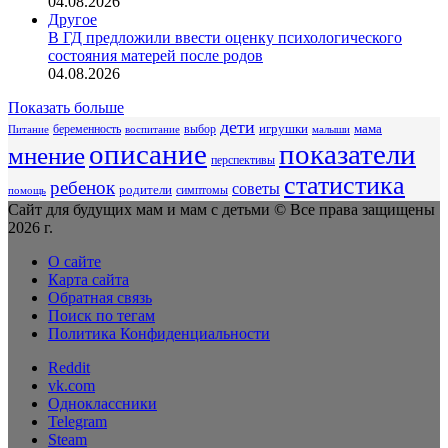
04.08.2026
Другое
В ГД предложили ввести оценку психологического
состояния матерей после родов
04.08.2026
Показать больше
дети
беременность
выбор
игрушки
мама
Питание
воспитание
малыши
описание
показатели
мнение
перспективы
статистика
ребенок
советы
родители
симптомы
помощь
Сайт для будущих мам и мам с детьми © Все права защищены
2026 г.
О сайте
Карта сайта
Обратная связь
Поиск по тегам
Политика Конфиденциальности
Reddit
vk.com
Одноклассники
Telegram
Steam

**WHAT YOU SHOULD DO:**
Repeat each line of the records exactly, dropping the pictures.

**EXERCISE SOLUTION:**
04.08.2026
Другое
В ГД предложили ввести оценку психологического
состояния матерей после родов
04.08.2026
Показать больше
дети
беременность
выбор
игрушки
мама
Питание
воспитание
малыши
описание
показатели
мнение
перспективы
статистика
ребенок
советы
родители
симптомы
помощь
Сайт для будущих мам и мам с детьми © Все права защищены
2026 г.
О сайте
Карта сайта
Обратная связь
Поиск по тегам
Политика Конфиденциальности
Reddit
vk.com
Одноклассники
Telegram
Steam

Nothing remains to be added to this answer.